We have collaborated with Graphcore to productionize packing for large-scale and efficient inference for BERT-flavored LLMs in Pienso on Graphcore IPUs.
There are a variety of techniques to make inference faster and more scalable. Most current practices involve emaciating the original LLM into a smaller, more efficient version.
However, emaciating the model into a smaller computational footprint comes at the cost of inference' quality.
Packing, however, is different. We don't emaciate the original model. Instead, we minimize padding to reduce the computational waste.
For example, suppose every input text document can contain a maximum of 512 words (tokens). For every document with less than 512 tokens, the remaining spaces are padded with dummy values to ensure 512 tokens represent each document.
Very often, text documents have fewer than 512 tokens so the final corpus of documents has a massive amount of dummy padding values that contribute nothing to the training or inference process, but add meaningless weight.

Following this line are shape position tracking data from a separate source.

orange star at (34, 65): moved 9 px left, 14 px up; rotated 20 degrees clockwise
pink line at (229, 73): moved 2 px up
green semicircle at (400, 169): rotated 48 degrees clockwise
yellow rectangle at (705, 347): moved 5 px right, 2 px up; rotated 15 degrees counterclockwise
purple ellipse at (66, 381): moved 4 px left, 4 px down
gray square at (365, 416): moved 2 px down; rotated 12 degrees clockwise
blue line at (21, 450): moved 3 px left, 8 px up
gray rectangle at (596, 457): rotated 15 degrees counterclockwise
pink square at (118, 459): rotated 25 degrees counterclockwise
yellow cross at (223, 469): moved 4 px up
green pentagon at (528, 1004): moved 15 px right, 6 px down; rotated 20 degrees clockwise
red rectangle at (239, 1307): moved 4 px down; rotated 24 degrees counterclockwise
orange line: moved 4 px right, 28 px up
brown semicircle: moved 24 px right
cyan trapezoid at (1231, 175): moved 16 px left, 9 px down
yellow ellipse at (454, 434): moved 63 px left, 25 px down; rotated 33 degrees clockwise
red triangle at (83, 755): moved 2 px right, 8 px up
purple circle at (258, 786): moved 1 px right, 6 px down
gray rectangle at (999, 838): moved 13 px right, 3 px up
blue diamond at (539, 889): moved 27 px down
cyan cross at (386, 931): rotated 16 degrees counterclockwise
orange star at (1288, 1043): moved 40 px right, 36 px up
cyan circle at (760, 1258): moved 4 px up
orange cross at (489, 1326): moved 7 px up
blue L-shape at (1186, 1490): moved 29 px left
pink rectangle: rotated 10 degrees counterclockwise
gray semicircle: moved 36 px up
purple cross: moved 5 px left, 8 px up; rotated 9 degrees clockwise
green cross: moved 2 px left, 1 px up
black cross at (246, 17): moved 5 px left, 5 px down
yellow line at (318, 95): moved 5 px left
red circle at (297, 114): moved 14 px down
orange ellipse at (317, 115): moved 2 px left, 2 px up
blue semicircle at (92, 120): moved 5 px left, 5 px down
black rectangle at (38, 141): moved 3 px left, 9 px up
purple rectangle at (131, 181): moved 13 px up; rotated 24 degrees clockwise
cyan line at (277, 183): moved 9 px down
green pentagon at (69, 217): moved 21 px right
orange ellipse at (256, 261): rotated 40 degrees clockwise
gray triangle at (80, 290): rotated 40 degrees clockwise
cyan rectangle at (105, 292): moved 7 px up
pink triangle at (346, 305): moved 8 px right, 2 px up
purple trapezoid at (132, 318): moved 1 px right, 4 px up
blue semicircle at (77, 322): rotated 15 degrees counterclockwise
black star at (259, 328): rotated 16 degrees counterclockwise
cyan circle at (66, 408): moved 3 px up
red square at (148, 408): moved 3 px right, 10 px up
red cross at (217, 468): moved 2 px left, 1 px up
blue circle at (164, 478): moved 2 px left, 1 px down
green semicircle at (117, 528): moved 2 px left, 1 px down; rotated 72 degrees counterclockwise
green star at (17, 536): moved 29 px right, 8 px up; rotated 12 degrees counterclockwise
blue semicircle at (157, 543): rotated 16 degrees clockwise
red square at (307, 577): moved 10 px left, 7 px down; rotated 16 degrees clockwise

Packing is a method to pack tokens as tightly as possible, eliminating extraneous and unnecessary padding, dramatically reducing the computational overhead required during training or inference.
What Packing Means for Interactive AI
With packing, users can fine-tune a BERT architecture LLM with increased speed. Since fine-tuning BERT architecture models on IPUs is already faster compared to GPUs, fine-tuning with packing on IPUs results in dramatic reductions in training time, making per-epoch times virtually instantaneous.
Packing for fast training reduces response times and promotes a richer interactive AI experience. The faster one can train a model, the more time spent experimenting, and more experimenting leads to better models. Equally, packing allows for robust and efficient inference of LLMs.
Enterprises with massive volumes of data that need to be daily analyzed regularly use LLMs for inference. If they have deployed an LLM tuned with their data, they'd want to analyze high-volume new data in real-time using the deployed LLMs for inference.
Since packing makes inference scalable and virtually instantaneous, using additional LLMs to explore the same data is possible. For example, consider an enterprise with its foundation LLM for customer relationship management. If they’d like to infer customer intention and feelings for every sentence spoken or written by the customer, and every sentence needs one LLM inference each, 20 million daily customer sentences will require 20 million inference API calls.
If the inference time is slow, it means a constant backlog of data waiting to be analyzed with inference. With packing, we can make inference an order of magnitude faster without compromising model quality. What used to take hours can now be achieved in only a few minutes.
This near real-time ability to fetch inferences promotes a new line of thinking as new uses of LLMs are unlocked.
Ultimately, there is only user experience
As deep learning engineers, we pay attention to the quality of our models. We invest time and effort making better quality models that deliver accurate insights and generalize well to new data.
As interactive AI makes it more and more likely that the person interacting with AI is not a deep learning engineer but a domain data expert, user experience matters ever more.
A high-quality LLM does not deliver if the user experience discourages experimentation or the process is frustrating. Slow and tedious speed of training and inference will stymie AI adoption.
We must make both training and inference faster and more scalable, and do so economically.
Packing is one such method.
We’re pleased to productionize packing for BERT in our next Pienso release, and apply packing to new LLMs in 2023.
This is a guest post by Pienso Co-founder and CTO Karthik Dinakar. Pienso is a Graphcore partner that helps its customers to unlock actionable insights from their business' data, without the need for coding skills or prior AI experience.
Karthik is a computer scientist specializing in machine learning, natural language processing, and human-computer interaction. A Reid Hoffman Fellow Karthik holds a doctoral degree from Massachusetts Institute of Technology.